Chris Bosh tells Paul Pierce that Boston is ‘the toughest place I’ve had to play’
Paul Pierce and Chris Bosh both know their way around a Big Three.
Pierce’s Celtics started the movement towards star-powered trios in 2007 before Bosh combined with LeBron James and Dwayne Wade to match them in Miami three years later. Pierce and Bosh joined another Big Three over All Star weekend, sitting down with Brian Scalabrine to discuss the Celtics-Heat rivalry and the evolution of the NBA.
On the Yahoo Sports NBA podcast with Chris Mannix, Pierce said that the era of trio-led teams may soon end as the top teams add a fourth star to the equation.
“I like Big Threes,” Pierce said. “Now it’s like we’re headed towards the era of Big Fours. I thought three was great, but you look at Golden State with four All-Stars. Now you have to have four All-Stars to consistently win.”

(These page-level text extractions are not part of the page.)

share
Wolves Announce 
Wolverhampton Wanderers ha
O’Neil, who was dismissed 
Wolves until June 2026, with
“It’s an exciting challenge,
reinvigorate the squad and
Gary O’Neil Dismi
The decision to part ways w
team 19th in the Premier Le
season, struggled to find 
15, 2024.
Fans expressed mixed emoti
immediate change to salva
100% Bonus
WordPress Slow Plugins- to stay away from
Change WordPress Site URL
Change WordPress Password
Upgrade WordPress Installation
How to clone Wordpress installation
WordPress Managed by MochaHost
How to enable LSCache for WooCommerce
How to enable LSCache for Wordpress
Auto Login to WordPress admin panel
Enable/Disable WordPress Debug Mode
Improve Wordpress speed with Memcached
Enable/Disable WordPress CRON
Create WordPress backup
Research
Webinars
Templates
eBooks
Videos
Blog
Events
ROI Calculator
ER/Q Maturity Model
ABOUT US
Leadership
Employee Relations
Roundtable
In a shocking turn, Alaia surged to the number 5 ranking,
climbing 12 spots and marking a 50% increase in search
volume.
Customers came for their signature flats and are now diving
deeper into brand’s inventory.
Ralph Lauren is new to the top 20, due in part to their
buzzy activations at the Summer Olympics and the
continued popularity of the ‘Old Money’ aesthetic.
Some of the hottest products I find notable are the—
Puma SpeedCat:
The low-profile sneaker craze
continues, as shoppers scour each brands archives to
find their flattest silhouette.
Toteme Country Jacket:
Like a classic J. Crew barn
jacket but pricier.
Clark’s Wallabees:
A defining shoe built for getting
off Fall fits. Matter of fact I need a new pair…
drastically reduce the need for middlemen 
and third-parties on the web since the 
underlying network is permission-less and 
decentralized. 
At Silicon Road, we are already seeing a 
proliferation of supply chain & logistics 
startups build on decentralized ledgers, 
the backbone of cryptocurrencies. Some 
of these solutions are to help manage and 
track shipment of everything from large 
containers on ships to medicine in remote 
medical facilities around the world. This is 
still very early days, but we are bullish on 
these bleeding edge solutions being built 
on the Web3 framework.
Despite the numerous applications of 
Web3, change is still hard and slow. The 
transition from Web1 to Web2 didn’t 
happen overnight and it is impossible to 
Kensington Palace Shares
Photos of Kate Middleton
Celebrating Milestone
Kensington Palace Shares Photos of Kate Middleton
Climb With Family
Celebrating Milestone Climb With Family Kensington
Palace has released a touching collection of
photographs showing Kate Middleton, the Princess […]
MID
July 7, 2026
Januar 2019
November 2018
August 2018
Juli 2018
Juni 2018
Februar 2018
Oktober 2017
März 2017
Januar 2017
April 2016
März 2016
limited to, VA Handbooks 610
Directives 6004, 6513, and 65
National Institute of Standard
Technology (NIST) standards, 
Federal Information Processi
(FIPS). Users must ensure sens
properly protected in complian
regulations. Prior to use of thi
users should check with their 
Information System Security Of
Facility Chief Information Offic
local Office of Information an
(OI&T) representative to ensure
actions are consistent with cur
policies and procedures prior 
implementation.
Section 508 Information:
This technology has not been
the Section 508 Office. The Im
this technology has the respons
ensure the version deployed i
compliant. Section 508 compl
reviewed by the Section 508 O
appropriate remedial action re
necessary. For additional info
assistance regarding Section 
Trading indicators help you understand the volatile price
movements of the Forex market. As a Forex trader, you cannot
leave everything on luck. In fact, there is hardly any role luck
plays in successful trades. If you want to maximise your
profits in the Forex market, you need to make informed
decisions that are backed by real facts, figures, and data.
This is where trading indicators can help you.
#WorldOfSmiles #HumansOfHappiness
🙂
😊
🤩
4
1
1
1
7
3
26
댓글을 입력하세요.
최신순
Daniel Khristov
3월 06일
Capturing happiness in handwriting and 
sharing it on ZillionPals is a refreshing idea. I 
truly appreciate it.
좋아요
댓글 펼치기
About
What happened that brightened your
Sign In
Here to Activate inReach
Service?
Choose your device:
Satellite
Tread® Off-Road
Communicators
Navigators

The former Celtics forward, who’s jersey was recently raised to the Boston Garden rafters, said that the Celtics’ Big Three happened organically. He said he didn’t make any phone calls to Kevin Garnett or Ray Allen asking them to join him in Boston. Instead, Danny Ainge was able to bring them together by swapping seven players, three draft picks, and cash for Garnett, Allen, and Banner 17. Pierce believes the Celtics’ success had a ripple effect across the league.
“I think we have some responsibility for that. If there wasn’t Boston’s three, there wouldn’t have been Miami and then there wouldn’t be Golden State,” Pierce said.
The animosity between Pierce’s Celtics and Bosh’s Heat peaked in the 2013 Eastern Conference Finals, which Miami came back to win in seven games, then flamed again when Allen left to sign with the Heat. Bosh said that at the height of the rivalry, it got to the point where he couldn’t sleep the night before facing Kevin Garnett and the Celtics.
“People don’t know that about Boston, man, it’s the toughest place I’ve had to play,” Bosh said.
Bosh talked about the challenge of facing someone as competitive as Garnett, describing every matchup against him as a wrestling match. He wasn’t the only one on the receiving end of KG’s loving embrace. Pierce told the story of the first time Joakim Noah came up against Garnett.
As Pierce tells it, Noah told Garnett that he had looked up to him growing up and even had Garnett’s poster on his wall. His idol responded by dropping an f-bomb on the youngster.
Pierce believes that competitive spirit is somewhat lacking in today’s NBA as public relations becomes more important and players make friendships through AAU.
“There’s so much money in this game,” Pierce said. “Billions of dollars at stake, reputations, images, branding—it’s a whole other landscape. You look at an NBA player who has eight, nine million followers on Instagram or Twitter. That’s an image thing. That creates dollars off the court for the player so players don’t want to do anything to damage that.”
The retired Celtics legend has no burning desire to get back on the court. He said he’s enjoying spending time with his family and hasn’t picked up a basketball in months.
“I wake up, look at the alarm clock, turn it off and lay back down,” he said.